What can I do to reduce my income taxes?

Another thought provoking article by Ernie McDaniel - as seen in Forum News.

Phew! Big question. But let's assume you are a responsible person who strives to be financially successful, who wants to save for retirement, and for whom reducing taxes is part of the over all strategy. Based on that, here are some ideas you may find useful.

First, maximize your contribution each and every year into whatever tax-deductible retirement plan may be available to you. That might be a traditional IRA if you work for a company with no retirement plan. It might be a 401(k) if you do.

If you are self-employed you may want to consider a Simple IRA or SEP plan, or other such plan that allows you to contribute more than the typical IRA (but that also requires contributions for employees). The various plans have different rules and different annual maximum contributions, so choosing from among them is no small or unimportant task. Seek experienced guidance from a financial professional who cares and in whom you have confidence.

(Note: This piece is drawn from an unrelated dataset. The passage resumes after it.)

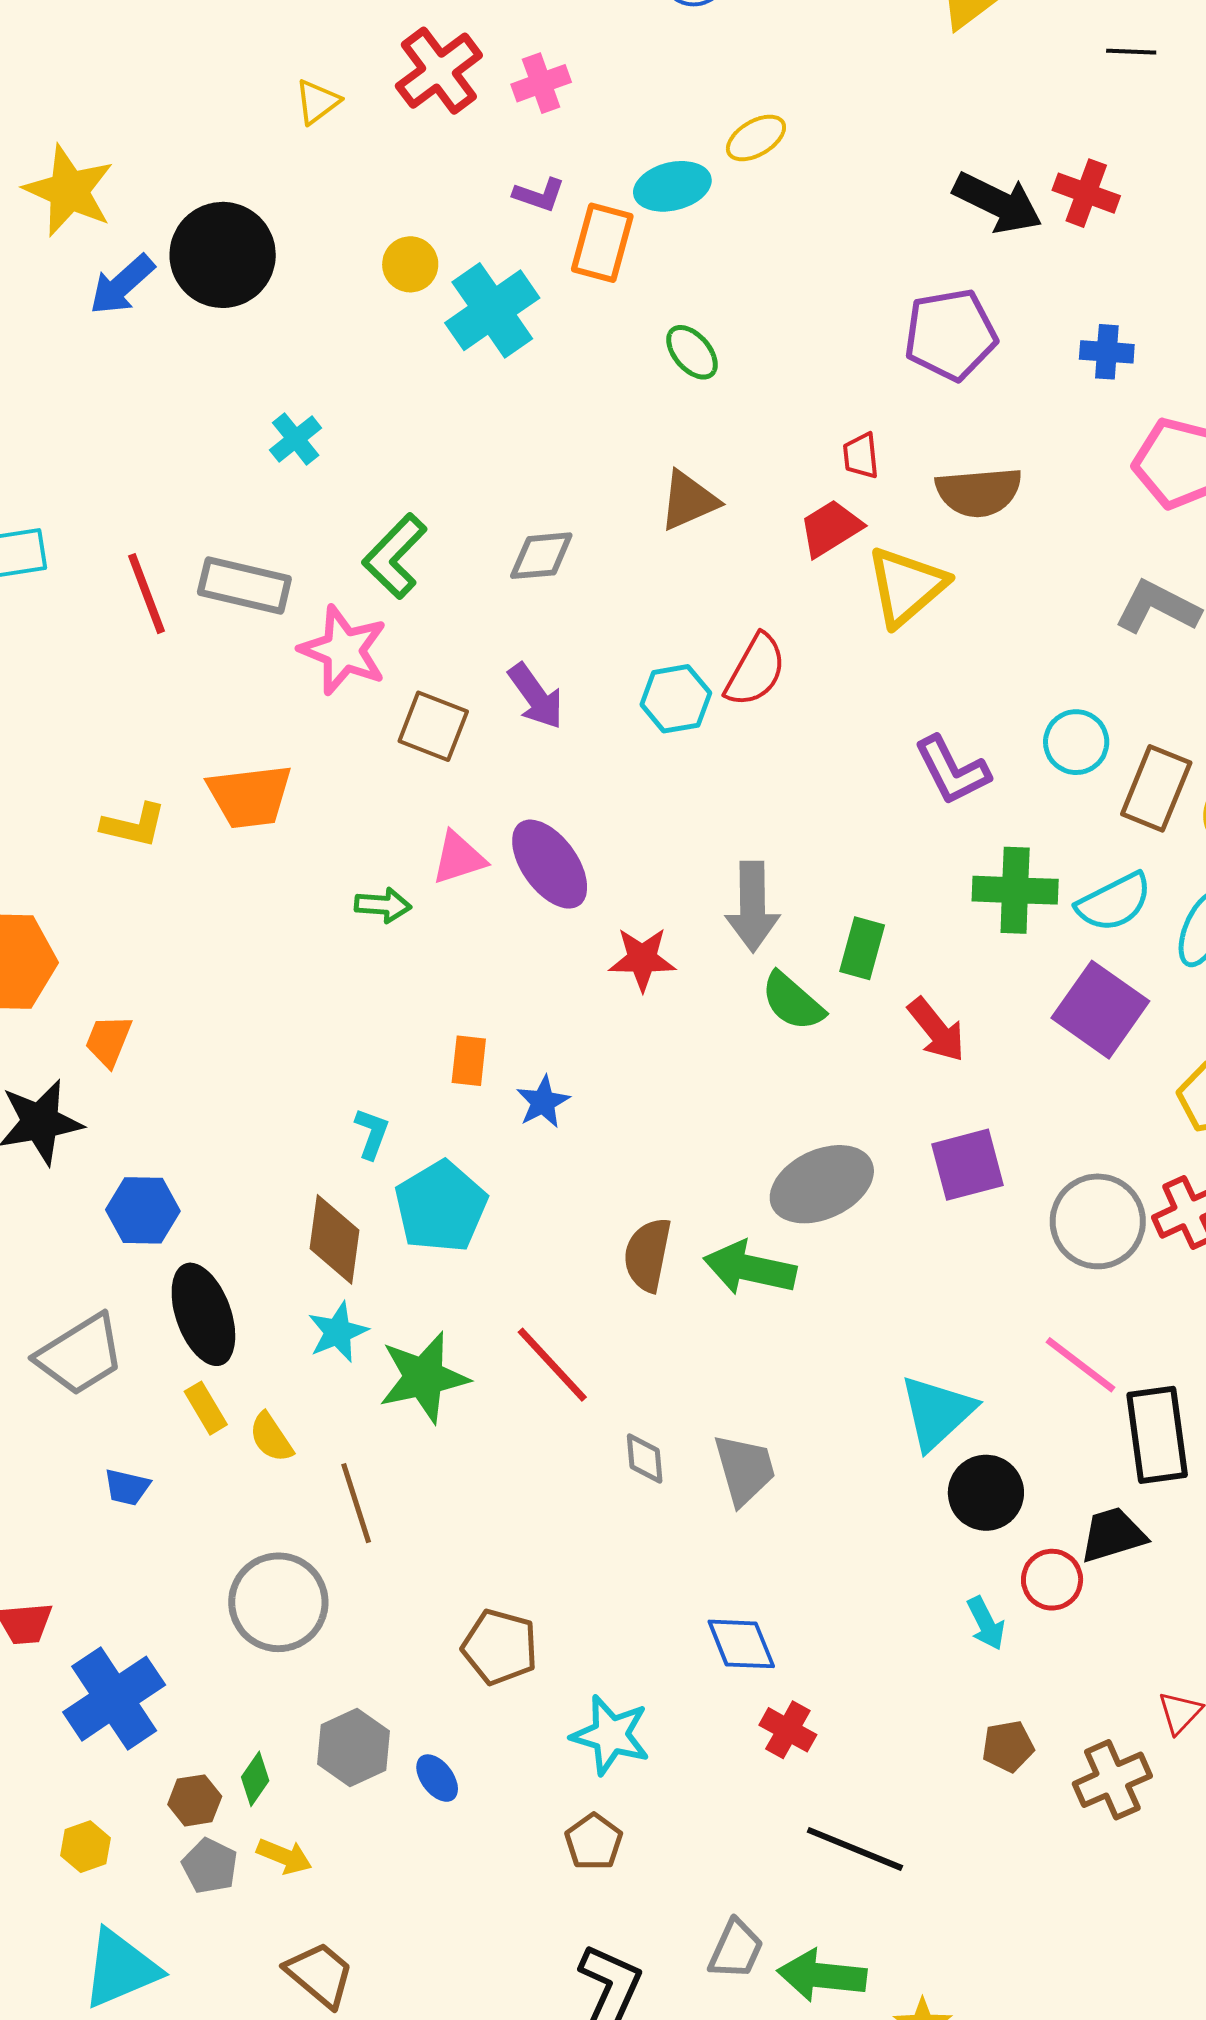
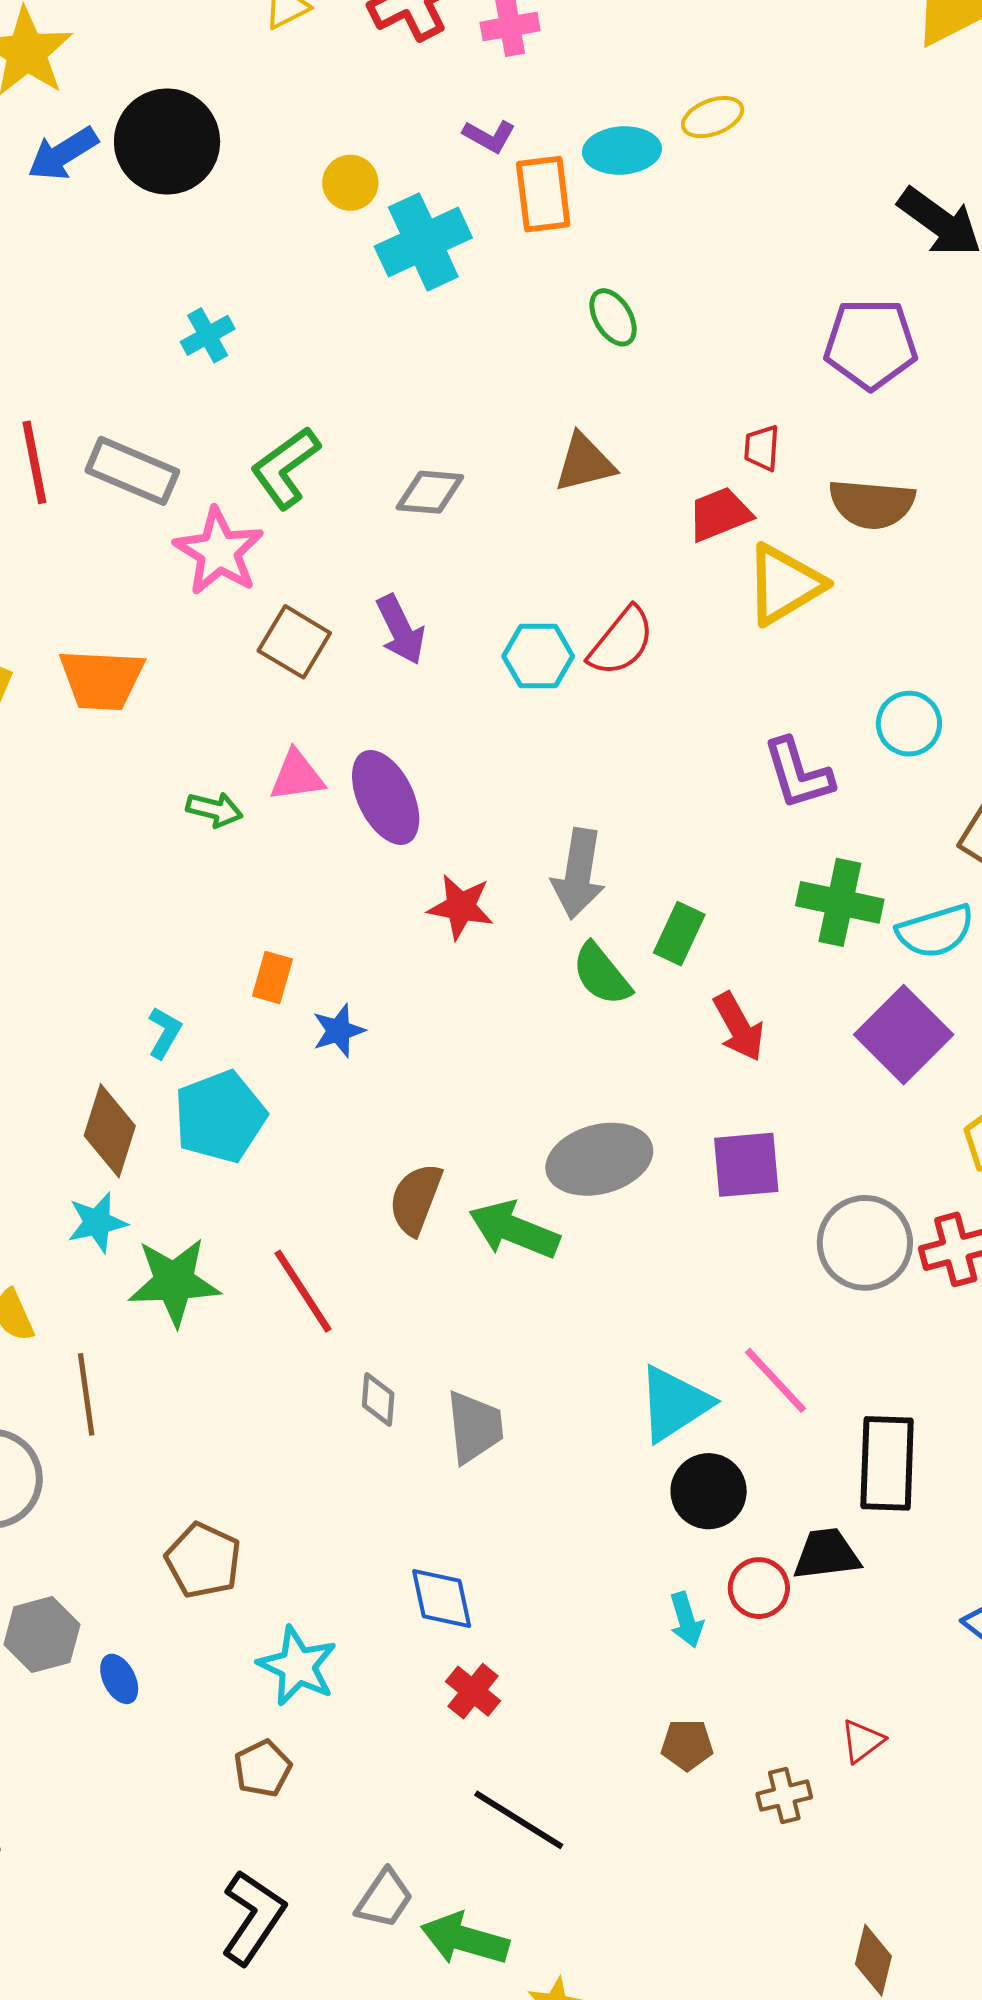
orange rectangle: (602, 243) -> (543, 194), turned -32
cyan circle: (1076, 742) -> (909, 724), moved
pink line: (1080, 1365) -> (775, 1380), moved
brown cross: (1112, 1780) -> (784, 1796), size x0.7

If you work for a hospital or school system, and a lot of folks do, you may want to contribute to a tax-deductible 403(b) plan.

Some non-profit employers, the City of Shreveport for example, have deferred compensations plans. Contributions to these also reduce taxable income and potentially create value for the future as well.

The traditional IRA allows you to make contributions for last year up until you file your tax return. That means you have at least until April 15, 2005 to act, longer if you file an extension.

All of the above plans reduce your taxable income by the amount contributed, and therefore your taxes. How much they reduce your taxes will depend on your tax bracket. Many of them allow larger deductible contributions in 2005 than in 2004.

Beyond these plans that allow immediate reduction of your taxable income, there are others that help you defer tax on the interest earnings of investments over the years. For annual additions to savings greater than the contributions allowed by the above tax-deductible plans, you might consider a tax-deferred fixed annuity.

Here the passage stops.